Attraverso una nota indirizzata agli Assessori con delega agli Interventi Igienico Sanitari e alle Politiche Ambientali, al Dipartimento Servizi Ambientali e a Messina Servizi Bene Comune S.p.A., Cacciotto ha sollevato il velo sulle criticità che affliggono le aree del camposanto cittadino. Il degrado dei luoghi è palese, come dimostra inequivocabilmente l’immagine allegata alla comunicazione: cespugli e sterpaglie crescono incontrollati tra il brecciolino e i cordoli di marmo dei monumenti funerari, deturpando il decoro di un luogo che richiede massimo rispetto e cura.
La richiesta del consigliere circoscrizionale va dritta al punto.

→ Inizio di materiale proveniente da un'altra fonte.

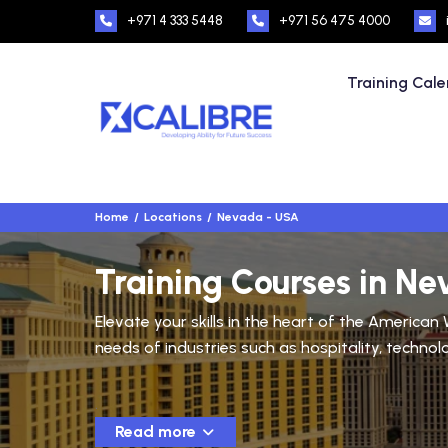
+971 4 333 5448
+971 56 475 4000
Training Cal
Home
Locations
Nevada - USA
Training Courses in N
Elevate your skills in the heart of the America
needs of industries such as hospitality, technol
.
Read more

Non si sollecita soltanto una massiccia e urgente operazione di scerbatura per ripristinare un livello minimo di decenza, ma si chiede un cambio di passo nella gestione ordinaria. Cacciotto invoca infatti l’istituzione di un servizio di manutenzione costante del verde, per evitare che il decoro del cimitero debba dipendere da interventi tampone. Ora l’attenzione si sposta sull’amministrazione comunale e sull’azienda partecipata, chiamate a intervenire tempestivamente per restituire dignità ai viali del Gran Camposanto.